=== What to work on ===
This calls for a verbatim copy of all the data, with no images carried over.

=== Exercise data ===

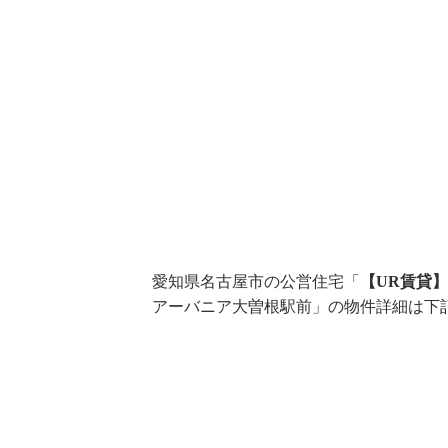
愛知県名古屋市の公営住宅「
【UR賃貸
アーバニア大曽根駅前」の物件詳細は下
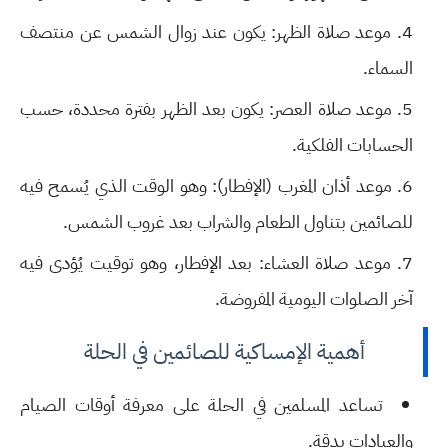
موعد صلاة الظهر:
يكون عند زوال الشمس عن منتصف
السماء.
موعد صلاة العصر:
يكون بعد الظهر بفترة محددة، حسب
الحسابات الفلكية.
موعد أذان المغرب (الإفطار):
وهو الوقت الذي يُسمح فيه
للصائمين بتناول الطعام والشراب بعد غروب الشمس.
موعد صلاة العشاء:
بعد الإفطار، وهو توقيت يُؤدى فيه
آخر الصلوات اليومية المفروضة.
أهمية الإمساكية للصائمين في
الحلة
تساعد المسلمين في الحلة على معرفة أوقات الصيام
والعبادات بدقة.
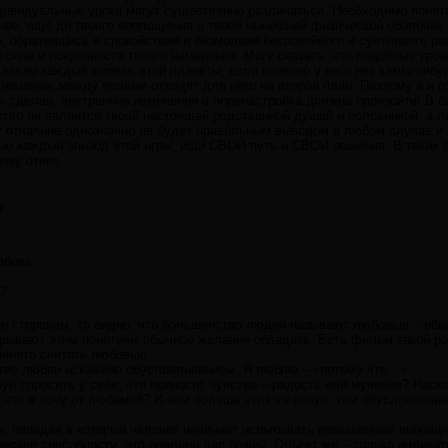
дивидуальные уроки могут существенно различаться. Необходимо понять
нее, ещё до твоего воплощения в твоей нынешней физической оболочке 
, обратившись в спокойствии и безмолвии беспокойного и суетливого ра
 силе и искренности твоего намерения. Могу сказать, что подобные ур
ально каждый житель этой планеты, если конечно у него нет каких-ниб
тношение между полами отходят для него на второй план. Поэтому я и го
ь сделан, внутренние изменения и перенастройка должна произойти! В б
тво не является твоей настоящей родственной душой и половинкой, а л
отчаяние однозначно не будет правильным выводом в любом случае и 
тью каждый эпизод этой игры, ищи СВОЙ путь и СВОИ решения. В таких в
ему ответ.
9
юбовь
?
по сторонам, то видно, что большинство людей называют любовью – об
крывают этим понятием обычное желание обладать. Есть фильм такой ро
принято считать любовью.
тие любви искажено обусловливанием. Я люблю – «потому что…»
буй спросить у себя: что приносит чувство – радость или мучение? Наск
- что я хочу от любимой? И чем больше этих «я хочу», тем обусловленне
к, попадая в который человек начинает испытывать повышенные вибрации
еские способности, это реально дар божий. Объект же – только индикат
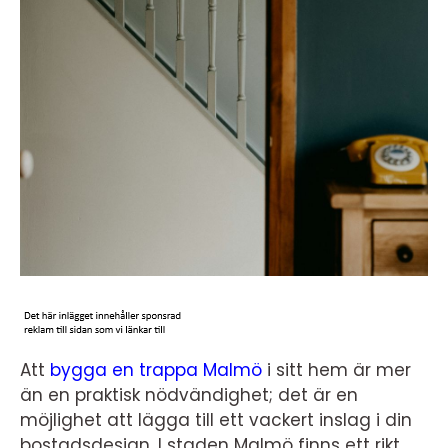
Att
bygga en trappa Malmö
i sitt hem är mer
än en praktisk nödvändighet; det är en
möjlighet att lägga till ett vackert inslag i din
bostadsdesign. I staden Malmö finns ett rikt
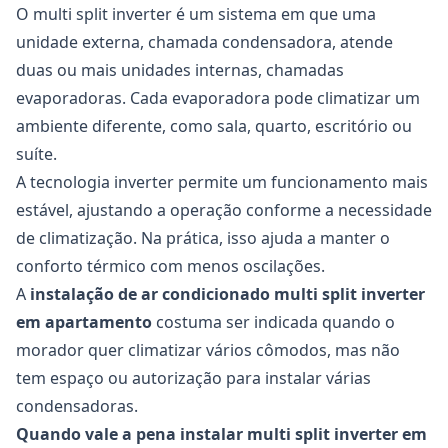
O multi split inverter é um sistema em que uma
unidade externa, chamada condensadora, atende
duas ou mais unidades internas, chamadas
evaporadoras. Cada evaporadora pode climatizar um
ambiente diferente, como sala, quarto, escritório ou
suíte.
A tecnologia inverter permite um funcionamento mais
estável, ajustando a operação conforme a necessidade
de climatização. Na prática, isso ajuda a manter o
conforto térmico com menos oscilações.
A
instalação de ar condicionado multi split inverter
em apartamento
costuma ser indicada quando o
morador quer climatizar vários cômodos, mas não
tem espaço ou autorização para instalar várias
condensadoras.
Quando vale a pena instalar multi split inverter em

=== Solved exercise ===
愛知県名古屋市の公営住宅「
【UR賃貸
アーバニア大曽根駅前」の物件詳細は下
موعد صلاة الظهر:
يكون عند زوال الشمس عن منتصف
السماء.
موعد صلاة العصر:
يكون بعد الظهر بفترة محددة، حسب
الحسابات الفلكية.
موعد أذان المغرب (الإفطار):
وهو الوقت الذي يُسمح فيه
للصائمين بتناول الطعام والشراب بعد غروب الشمس.
موعد صلاة العشاء:
بعد الإفطار، وهو توقيت يُؤدى فيه
آخر الصلوات اليومية المفروضة.
أهمية الإمساكية للصائمين في
الحلة
تساعد المسلمين في الحلة على معرفة أوقات الصيام
والعبادات بدقة.
дивидуальные уроки могут существенно различаться. Необходимо понять
нее, ещё до твоего воплощения в твоей нынешней физической оболочке 
, обратившись в спокойствии и безмолвии беспокойного и суетливого ра
 силе и искренности твоего намерения. Могу сказать, что подобные ур
ально каждый житель этой планеты, если конечно у него нет каких-ниб
тношение между полами отходят для него на второй план. Поэтому я и го
ь сделан, внутренние изменения и перенастройка должна произойти! В б
тво не является твоей настоящей родственной душой и половинкой, а л
отчаяние однозначно не будет правильным выводом в любом случае и 
тью каждый эпизод этой игры, ищи СВОЙ путь и СВОИ решения. В таких в
ему ответ.
9
юбовь
?
по сторонам, то видно, что большинство людей называют любовью – об
крывают этим понятием обычное желание обладать. Есть фильм такой ро
принято считать любовью.
тие любви искажено обусловливанием. Я люблю – «потому что…»
буй спросить у себя: что приносит чувство – радость или мучение? Наск
- что я хочу от любимой? И чем больше этих «я хочу», тем обусловленне
к, попадая в который человек начинает испытывать повышенные вибрации
еские способности, это реально дар божий. Объект же – только индикат
Att
bygga en trappa Malmö
i sitt hem är mer
än en praktisk nödvändighet; det är en
möjlighet att lägga till ett vackert inslag i din
bostadsdesign. I staden Malmö finns ett rikt
O multi split inverter é um sistema em que uma
unidade externa, chamada condensadora, atende
duas ou mais unidades internas, chamadas
evaporadoras. Cada evaporadora pode climatizar um
ambiente diferente, como sala, quarto, escritório ou
suíte.
A tecnologia inverter permite um funcionamento mais
estável, ajustando a operação conforme a necessidade
de climatização. Na prática, isso ajuda a manter o
conforto térmico com menos oscilações.
A
instalação de ar condicionado multi split inverter
em apartamento
costuma ser indicada quando o
morador quer climatizar vários cômodos, mas não
tem espaço ou autorização para instalar várias
condensadoras.
Quando vale a pena instalar multi split inverter em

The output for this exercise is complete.